_Entries shown_.
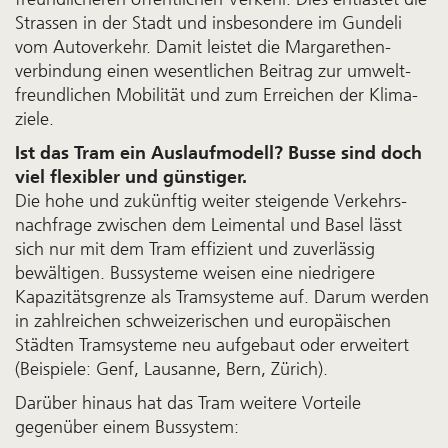
Strassen in der Stadt und insbesondere im Gundeli
vom Autoverkehr. Damit leistet die Margarethen­
verbindung einen wesent­lichen Beitrag zur umwelt­
freund­lichen Mobilität und zum Erreichen der Klima­
ziele.
Ist das Tram ein Auslaufmodell? Busse sind doch
viel flexibler und günstiger.
Die hohe und zukünftig weiter steigende Verkehrs­
nachfrage zwischen dem Leimen­tal und Basel lässt
sich nur mit dem Tram effizient und zuver­lässig
bewälti­gen. Bus­systeme weisen eine nied­rigere
Kapazitäts­grenze als Tram­systeme auf. Darum werden
in zahl­reichen schweizer­ischen und europä­ischen
Städten Tram­systeme neu aufgebaut oder erweitert
(Beispiele: Genf, Lausanne, Bern, Zürich).
Darüber hinaus hat das Tram weitere Vorteile
gegenüber einem Bussystem:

_Brief_.
Output the records verbatim without pictures.

_Reply_.
Strassen in der Stadt und insbesondere im Gundeli
vom Autoverkehr. Damit leistet die Margarethen­
verbindung einen wesent­lichen Beitrag zur umwelt­
freund­lichen Mobilität und zum Erreichen der Klima­
ziele.
Ist das Tram ein Auslaufmodell? Busse sind doch
viel flexibler und günstiger.
Die hohe und zukünftig weiter steigende Verkehrs­
nachfrage zwischen dem Leimen­tal und Basel lässt
sich nur mit dem Tram effizient und zuver­lässig
bewälti­gen. Bus­systeme weisen eine nied­rigere
Kapazitäts­grenze als Tram­systeme auf. Darum werden
in zahl­reichen schweizer­ischen und europä­ischen
Städten Tram­systeme neu aufgebaut oder erweitert
(Beispiele: Genf, Lausanne, Bern, Zürich).
Darüber hinaus hat das Tram weitere Vorteile
gegenüber einem Bussystem:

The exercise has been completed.